# What you are asked to do
Set out exactly every line of the entries below, starting at the line that holds "Vedi anche (4)" and stopping after the line that holds "Informazioni sul prodotto".

---------------

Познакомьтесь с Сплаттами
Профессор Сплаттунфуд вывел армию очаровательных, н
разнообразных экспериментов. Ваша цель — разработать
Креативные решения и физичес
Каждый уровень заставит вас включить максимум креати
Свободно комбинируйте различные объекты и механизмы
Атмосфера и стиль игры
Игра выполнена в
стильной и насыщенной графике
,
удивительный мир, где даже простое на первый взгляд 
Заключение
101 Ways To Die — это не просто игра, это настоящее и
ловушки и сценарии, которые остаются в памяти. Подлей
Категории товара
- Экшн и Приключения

---------------

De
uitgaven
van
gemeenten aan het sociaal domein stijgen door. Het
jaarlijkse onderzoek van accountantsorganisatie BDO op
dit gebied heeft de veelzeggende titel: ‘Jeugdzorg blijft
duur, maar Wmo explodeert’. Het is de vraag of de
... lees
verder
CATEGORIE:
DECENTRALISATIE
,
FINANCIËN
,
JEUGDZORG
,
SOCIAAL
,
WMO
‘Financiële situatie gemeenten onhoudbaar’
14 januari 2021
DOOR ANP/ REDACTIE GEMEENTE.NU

---------------

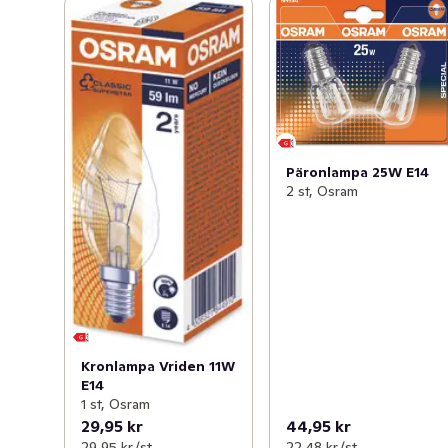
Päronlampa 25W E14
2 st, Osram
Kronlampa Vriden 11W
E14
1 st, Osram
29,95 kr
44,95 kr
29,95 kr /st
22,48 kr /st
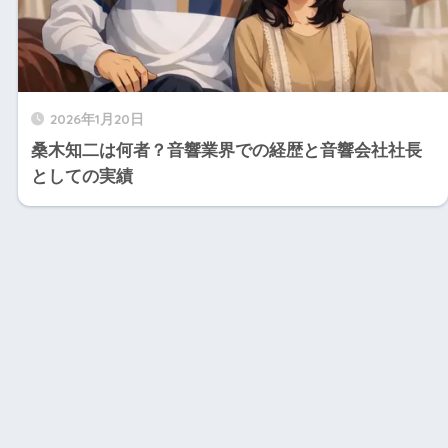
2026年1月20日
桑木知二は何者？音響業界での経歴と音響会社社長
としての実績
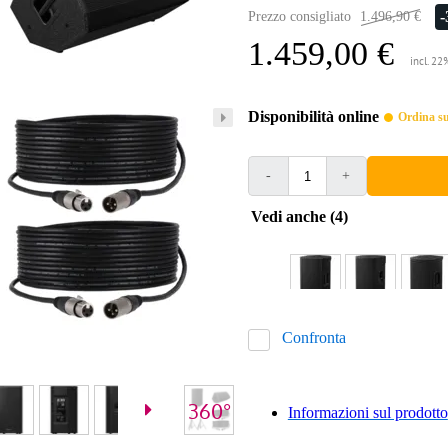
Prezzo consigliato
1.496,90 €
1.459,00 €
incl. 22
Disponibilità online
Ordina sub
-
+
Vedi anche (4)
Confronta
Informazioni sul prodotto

---------------

# Written response
Vedi anche (4)
Confronta
Informazioni sul prodotto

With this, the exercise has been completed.